The delegation also visited the Kigali Genocide memorial where Power nearly broke down in tears after touring the site and paid a glowing tribute to the people of Rwanda for “opening up” to the rest of the world despite the tragedy the befell them nearly 20 years ago.
“It is almost 20 years after the Genocide and the power of not only what happened here in 1994, but the strength of the Rwandan people as they seek to move forward is immensely moving to me and to my colleagues,” she said.
“Of course we all know what the United Nations failed to do back in 1994 for the Rwandan people, but the international community is determined to stand with the Rwandan people, in the same way that our guides today have, they were themselves 13 year-old boys at the time of the Genocide…. and they tell their stories so that diplomats like me, journalists, citizens, churchgoers, everyone in the world can know what happened here so that it never happens again in Rwanda and it never happens anywhere else in the World,” she added.
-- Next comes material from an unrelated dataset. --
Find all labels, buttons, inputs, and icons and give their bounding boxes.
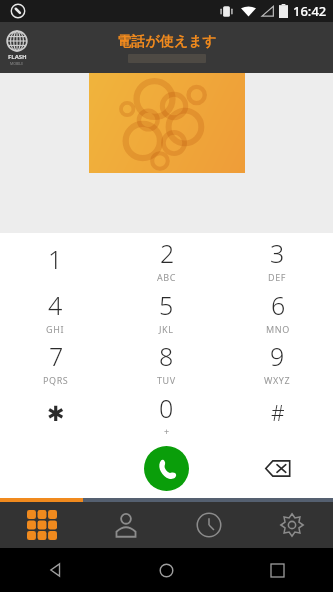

The top American UN diplomat added, “And so we just want to express our thanks to the people of Rwanda for opening their hearts, sharing their photos, their stories of their family members.
Remains of about 250,000 victims of the Genocide are buried at the memorial.
Issue of child soldiers
Meanwhile, speaking to journalists at Village Urugwiro following the visiting Security Council members’ with the President, Foreign minister Louise Mushikiwabo reiterated that Kigali was not in any way involved with use of child soldiers in armed conflicts anywhere.
“Rwanda is not a country that just appeared yesterday, it’s a country that has a track record and our track record in terms of military is very clear; that’s that Rwanda does not tolerate children being in any way near armed groups,” she said. We have done a lot in this country to stay away from this kind of practice” she said.
Last Thursday, the US government announced it had suspended military aid to Rwanda, along four other countries around the world, over Kigali’s alleged support of the M23 rebels, who are accused of recruiting children in their ranks.
But Mushikiwabo said had this allegation been “properly investigated”, it would not have been difficult to find out that “it’s not in Rwanda’s practices to keep children near weapons”. “The issue of child soldiers and so forth is a consequence of the existence of these (armed) groups….and I believe that once these armed groups are no more, there will no longer be the issue of child soldiers.”
The M23 rebellion broke out in April last year after officers linked to an earlier rebellion mutinied accusing Kinshasa of breaking the deal under which they had been integrated into the national army.
Members of the UN Security Council arrived in Rwanda from Kinshasa and Goma – the capital of the troubled North Kivu province which is home to a myriad of militia groups, including the FDLR – where they met with senior government officials and visited Internally Displaced Persons.
From Kigali, the delegation headed to Entebbe, Uganda before concluding the regional tour with a trip to Addis Ababa.
Before arriving in the region over the weekend, the UN diplomats had a stop in Brussels in Belgium where they met with members the Political and Security Committee of the European Union over the Congo crisis.
Rwanda is serving its first year on the Security Council and the country’s permanent representative to the UN, Amb. Eugène-Richard Gasana, was among the visiting diplomats.